What you will do
Nothing but the lines below from the one holding "مكن بواسطتها الوصول" up to and including the one holding "Shoppingmöglichkeiten. Für Familien" should be copied, exactly and without pictures.
········
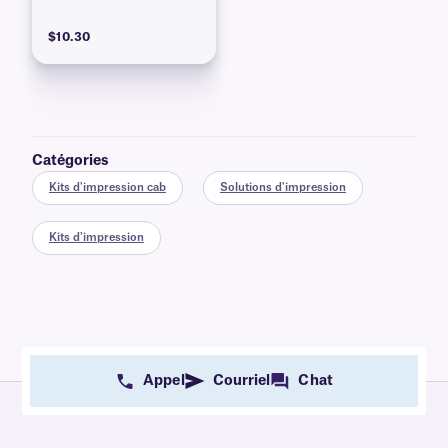
$10.30
Catégories
Kits d'impression cab
Solutions d'impression
Kits d'impression
Appel
Courriel
Chat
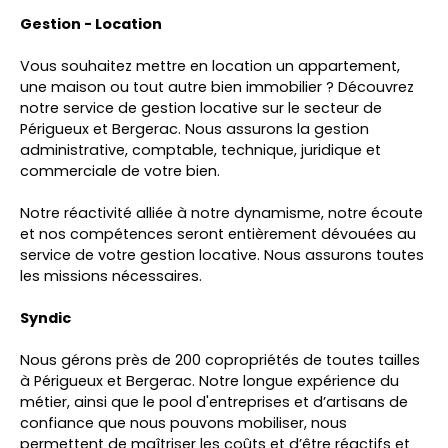
Gestion - Location
Vous souhaitez mettre en location un appartement,
une maison ou tout autre bien immobilier ? Découvrez
notre service de gestion locative sur le secteur de
Périgueux et Bergerac. Nous assurons la gestion
administrative, comptable, technique, juridique et
commerciale de votre bien.
Notre réactivité alliée à notre dynamisme, notre écoute
et nos compétences seront entièrement dévouées au
service de votre gestion locative. Nous assurons toutes
les missions nécessaires.
Syndic
Nous gérons près de 200 copropriétés de toutes tailles
à Périgueux et Bergerac. Notre longue expérience du
métier, ainsi que le pool d'entreprises et d’artisans de
confiance que nous pouvons mobiliser, nous
permettent de maîtriser les coûts et d’être réactifs et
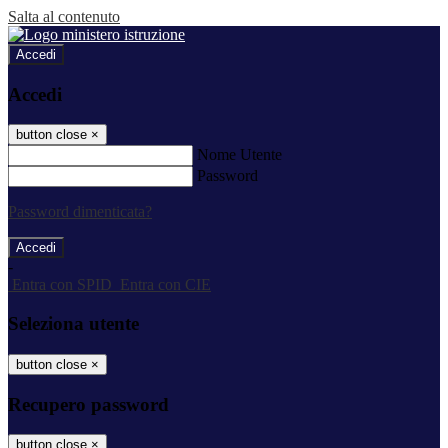
Salta al contenuto
Accedi
Accedi
button close
×
Nome Utente
Password
Password dimenticata?
-
Entra con SPID
Entra con CIE
Seleziona utente
button close
×
Recupero password
button close
×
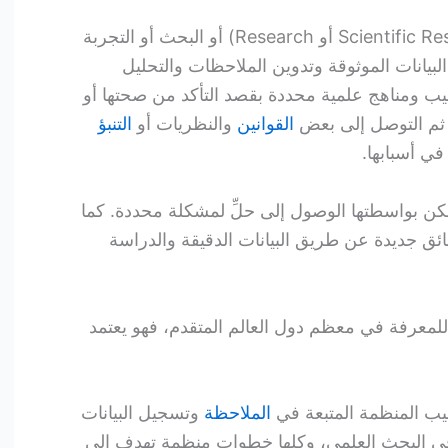
البحث العلمي (بالإنجليزية: Scientific Research أو Research) أو البحث أو التجربة
يانات الموثوقة وتدوين الملاحظات والتحليل
اليب ومناهج علمية محددة بقصد التأكد من صحتها أو
ن ثم التوصل إلى بعض
القوانين
والنظريات أو
التنبؤ
ي أسبابها.
مكن بواسطتها الوصول إلى حلِّ لمشكلة محددة. كما
ق جديدة عن طريق البيانات الدقيقة والدراسة
للمعرفة في معظم دول العالم المتقدم، فهو يعتمد
ليب المنظمة المتبعة في
الملاحظة
وتسجيل البيانات
ي البحث العلمي، وكلها خطوات منظمة تهدف إلى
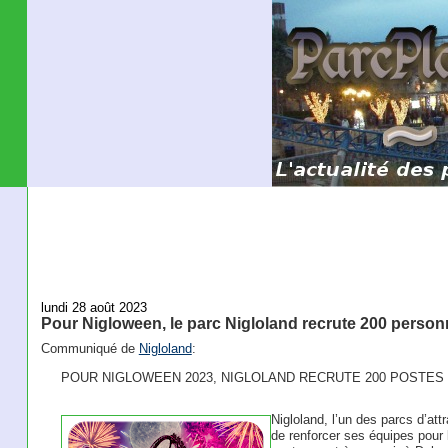
lundi 28 août 2023
Pour Nigloween, le parc Nigloland recrute 200 perso
Communiqué de
Nigloland
:
POUR NIGLOWEEN 2023, NIGLOLAND RECRUTE 200 POSTES 
Nigloland, l’un des parcs d’att
de renforcer ses équipes pour 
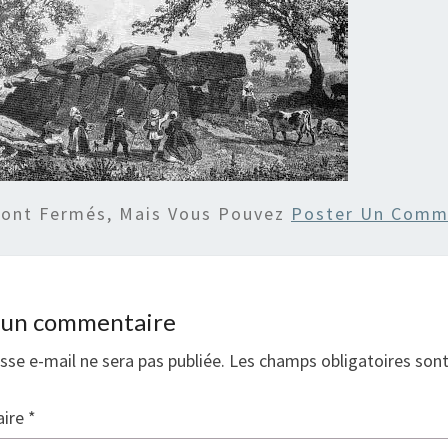
Sont Fermés, Mais Vous Pouvez
Poster Un Comm
r un commentaire
sse e-mail ne sera pas publiée.
Les champs obligatoires son
ire
*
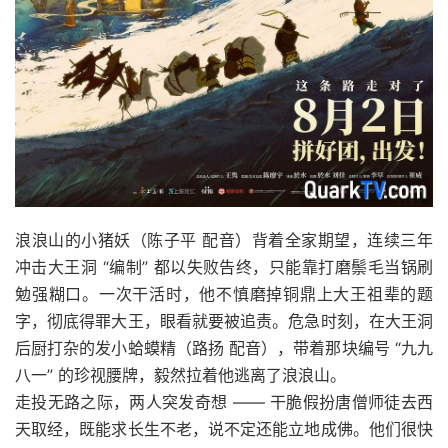
浪浪山的小猪妖（陈子平 配音）背着全家期望，连续三年
冲击大王洞 “编制” 都以失败告终，只能靠打磨鬃毛当锅刷
勉强糊口。一次干活时，他不慎磨掉铜鼎上大王祖辈的题
字，彻底得罪大王，眼看就要被追责。危急时刻，在大王洞
后厨打杂的发小蛤蟆精（路扬 配音），带着那块编号 “九九
八一” 的珍视腰牌，毅然拉着他逃离了浪浪山。
走投无路之际，两人突发奇想 —— 干脆假扮唐僧师徒去西
天取经，既能求长生不老，说不定还能立地成佛。他们很快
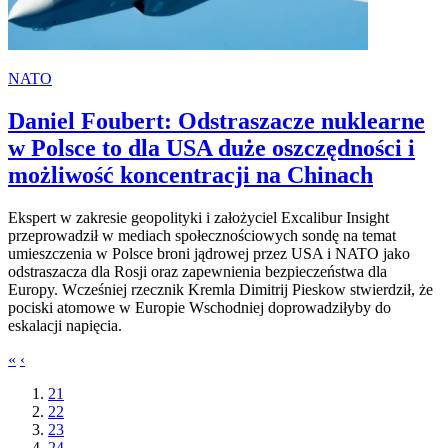
NATO
Daniel Foubert: Odstraszacze nuklearne
w Polsce to dla USA duże oszczędności i
możliwość koncentracji na Chinach
Ekspert w zakresie geopolityki i założyciel Excalibur Insight
przeprowadził w mediach społecznościowych sondę na temat
umieszczenia w Polsce broni jądrowej przez USA i NATO jako
odstraszacza dla Rosji oraz zapewnienia bezpieczeństwa dla
Europy. Wcześniej rzecznik Kremla Dimitrij Pieskow stwierdził, że
pociski atomowe w Europie Wschodniej doprowadziłyby do
eskalacji napięcia.
«
‹
21
22
23
24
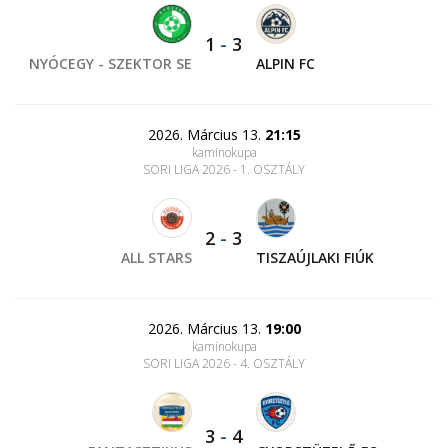
1
-
3
NYÓCEGY - SZEKTOR SE
ALPIN FC
2026. Március 13.
21:15
kaminokupa
SORI LIGA 2026 - 1. OSZTÁLY
2
-
3
ALL STARS
TISZAÚJLAKI FIÚK
2026. Március 13.
19:00
kaminokupa
SORI LIGA 2026 - 4. OSZTÁLY
3
-
4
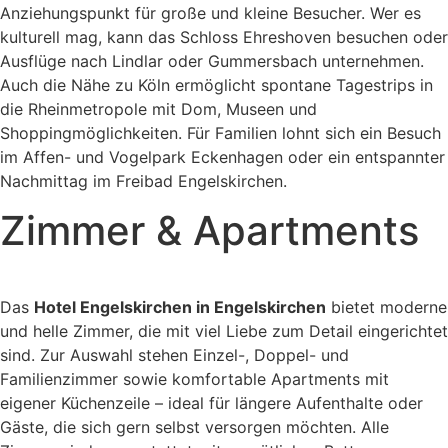
Anziehungspunkt für große und kleine Besucher. Wer es
kulturell mag, kann das Schloss Ehreshoven besuchen oder
Ausflüge nach Lindlar oder Gummersbach unternehmen.
Auch die Nähe zu Köln ermöglicht spontane Tagestrips in
die Rheinmetropole mit Dom, Museen und
Shoppingmöglichkeiten. Für Familien lohnt sich ein Besuch
im Affen- und Vogelpark Eckenhagen oder ein entspannter
Nachmittag im Freibad Engelskirchen.
Zimmer & Apartments
Das
Hotel Engelskirchen in Engelskirchen
bietet moderne
und helle Zimmer, die mit viel Liebe zum Detail eingerichtet
sind. Zur Auswahl stehen Einzel-, Doppel- und
Familienzimmer sowie komfortable Apartments mit
eigener Küchenzeile – ideal für längere Aufenthalte oder
Gäste, die sich gern selbst versorgen möchten. Alle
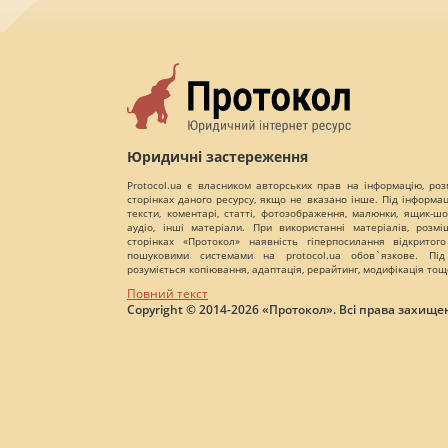
Юридичні застереження
Protocol.ua є власником авторських прав на інформацію, роз
сторінках даного ресурсу, якщо не вказано інше. Під інформа
тексти, коментарі, статті, фотозображення, малюнки, ящик-шот
аудіо, інші матеріали. При використанні матеріалів, розм
сторінках «Протокол» наявність гіперпосилання відкритого
пошуковими системами на protocol.ua обов`язкове. Під
розуміється копіювання, адаптація, рерайтинг, модифікація тощ
Повний текст
Copyright © 2014-2026 «Протокол». Всі права захищен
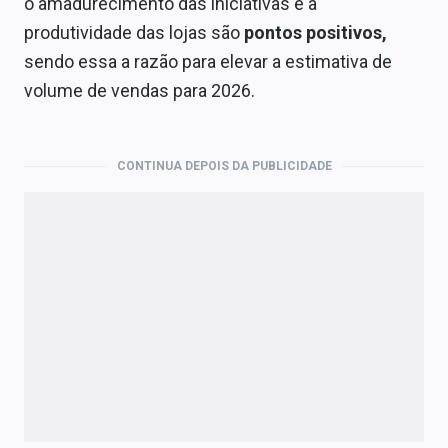
o amadurecimento das iniciativas e a
produtividade das lojas são
pontos positivos,
sendo essa a razão para elevar a estimativa de
volume de vendas para 2026.
CONTINUA DEPOIS DA PUBLICIDADE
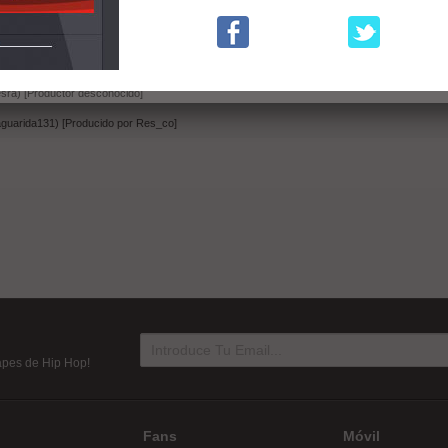
ro y D.j. laguarida131) [Producido por Yeves]
roducido por Akosta]
dier) [Producido por Yeves]
sra) [Productor desconocido]
 laguarida131) [Producido por Res_co]
tapes de Hip Hop!
Fans
Móvil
········
Solution to the problem
مكن بواسطتها الوصول إلى حلِّ لمشكلة محددة. كما
ق جديدة عن طريق البيانات الدقيقة والدراسة
للمعرفة في معظم دول العالم المتقدم، فهو يعتمد
ليب المنظمة المتبعة في
الملاحظة
وتسجيل البيانات
ي البحث العلمي، وكلها خطوات منظمة تهدف إلى
lundi 28 août 2023
Pour Nigloween, le parc Nigloland recrute 200 perso
Communiqué de
Nigloland
:
POUR NIGLOWEEN 2023, NIGLOLAND RECRUTE 200 POSTES 
Nigloland, l’un des parcs d’att
de renforcer ses équipes pour 
Sont Fermés, Mais Vous Pouvez
Poster Un Comm
r un commentaire
sse e-mail ne sera pas publiée.
Les champs obligatoires son
ire
*
浪浪山的小猪妖（陈子平 配音）背着全家期望，连续三年
冲击大王洞 “编制” 都以失败告终，只能靠打磨鬃毛当锅刷
勉强糊口。一次干活时，他不慎磨掉铜鼎上大王祖辈的题
字，彻底得罪大王，眼看就要被追责。危急时刻，在大王洞
后厨打杂的发小蛤蟆精（路扬 配音），带着那块编号 “九九
八一” 的珍视腰牌，毅然拉着他逃离了浪浪山。
走投无路之际，两人突发奇想 —— 干脆假扮唐僧师徒去西
天取经，既能求长生不老，说不定还能立地成佛。他们很快
NATO
Daniel Foubert: Odstraszacze nuklearne
w Polsce to dla USA duże oszczędności i
możliwość koncentracji na Chinach
Ekspert w zakresie geopolityki i założyciel Excalibur Insight
przeprowadził w mediach społecznościowych sondę na temat
umieszczenia w Polsce broni jądrowej przez USA i NATO jako
odstraszacza dla Rosji oraz zapewnienia bezpieczeństwa dla
Europy. Wcześniej rzecznik Kremla Dimitrij Pieskow stwierdził, że
pociski atomowe w Europie Wschodniej doprowadziłyby do
eskalacji napięcia.
«
‹
21
22
23
24
1
-
3
NYÓCEGY - SZEKTOR SE
ALPIN FC
2026. Március 13.
21:15
kaminokupa
SORI LIGA 2026 - 1. OSZTÁLY
2
-
3
ALL STARS
TISZAÚJLAKI FIÚK
2026. Március 13.
19:00
kaminokupa
SORI LIGA 2026 - 4. OSZTÁLY
3
-
4
Anziehungspunkt für große und kleine Besucher. Wer es
kulturell mag, kann das Schloss Ehreshoven besuchen oder
Ausflüge nach Lindlar oder Gummersbach unternehmen.
Auch die Nähe zu Köln ermöglicht spontane Tagestrips in
die Rheinmetropole mit Dom, Museen und
Shoppingmöglichkeiten. Für Familien lohnt sich ein Besuch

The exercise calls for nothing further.